Ah, yes. We think that we’re the ones winning and our partners are the losers when we are grumpy, upset, and annoyed by things they do. But the truth is that if our partners are fine with whatever is going on and we choose not to be… how’s really losing here?

It is very ingrained in us that our emotions can either punish or benefit other people. Have you ever stayed mad at someone because they don’t deserve that you forgive and let it go? Or have you ever chosen not to love someone because you don’t think they deserve your love?

I think most of us have had experiences like this.

But what I want you to understand is that no one is punished by or benefits from your emotions other than you. You are the only person in the entire world that feels your emotions. Because they only exist in your body. So if you choose to love someone, they don’t benefit from that (unless you take actions from love that happen to benefit them). And if you choose to grump around because your partner forgot something or didn’t take out the trash or anything else, your partner doesn’t suffer from your grumpiness. You are the only one who has to feel it.

So the question is not whether or not your partner deserves that you are relaxed, fine, and happy. The question is if YOU deserve it. That’s a much better question to ask.

Do YOU deserve to feel grumpy or annoyed about this? Why? If not, you are allowed to choose not to feel that way and change your thoughts about it.

“It’s toxic positivity to just be fine with everything”

There’s a big difference between pretending things are fine when they aren’t and actually being fine with things that you want to be fine about.

There is nothing toxic about being relaxed, easy-going, and happy. There is nothing toxic about letting things go when they’re not a big deal. There’s nothing toxic about choosing thoughts and feelings that serve you, instead of choosing thoughts and feelings that other people think are “right”.

The grumpy girlfriend clients that I work with all share a common desire to change. To be happier and to enjoy their good relationships. They can clearly see that they have unreasonable, unhealthy reactions to things and they want to work on changing that.

A big part of this work is holding space for your thoughts and emotions, not villainizing them, not judging them, and just letting them be. Once they have been processed and you can think clearly again, you can decide if this is something you want to be upset about or not.

I am not suggesting that we should ever be happy and fine with things we don’t want to be happy and fine about. The problem is when we are grumpy and upset about things that literally don’t matter and just cause unnecessary grumpiness and conflict in the relationship.
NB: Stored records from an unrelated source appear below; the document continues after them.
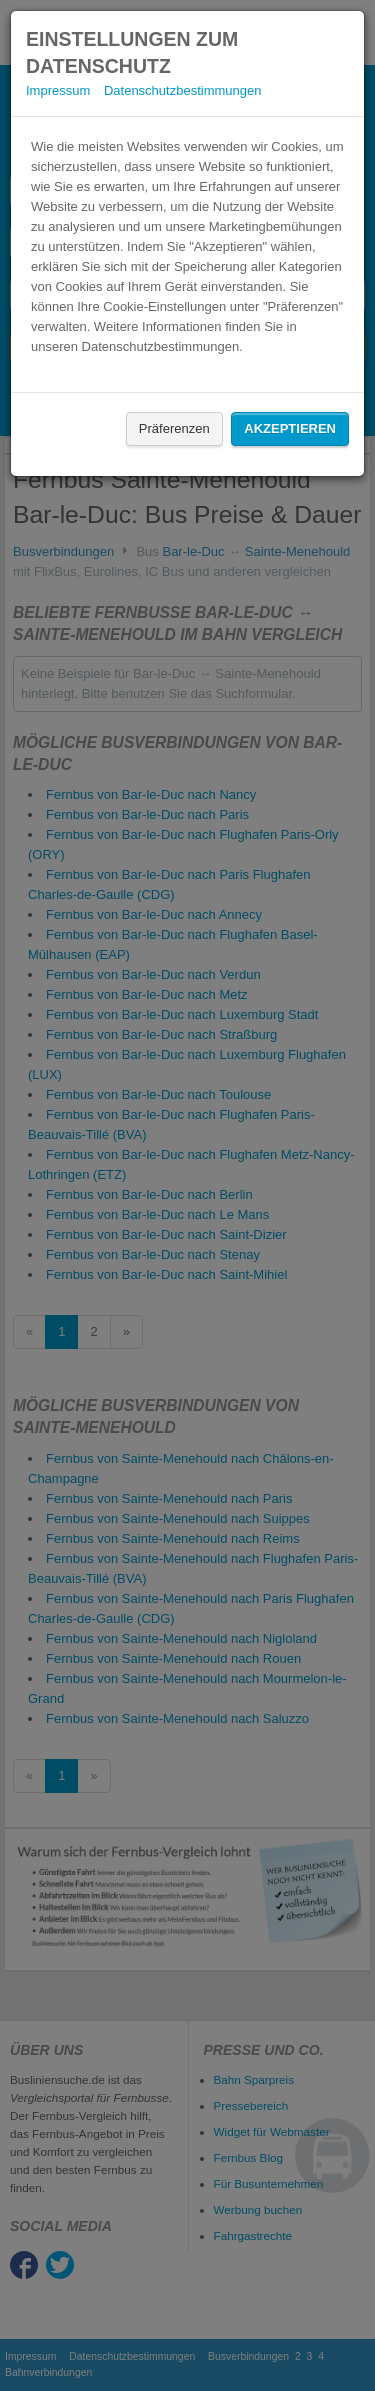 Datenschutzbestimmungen (183, 90)
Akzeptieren (290, 428)
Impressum (58, 90)
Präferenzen (174, 428)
Toxic positivity suggests that we are positive against our own will or at our own expense. That’s not what this is about. This is about making high-quality decisions on what to think and feel based on who you want to be and how you want to experience your relationship.

What I want to show you with this post is that a lot of the things we believe to be true in relationships actually create unnecessary suffering. Our brains are really good at telling us lies to fuel learned behavior. So in order to start changing your behavior and feeling better, you need to question those lies and choose what to believe on purpose.

You deserve to be happy, relaxed, and joyful. You’re the one who benefits from letting things go and moving on. You’re the one who gets to feel better if you do.

It’s not your job to punish your partner or monitor their behavior. You get to observe their behavior and then choose how to respond. That’s very different than responding in order to manipulate or change who they are and what they do.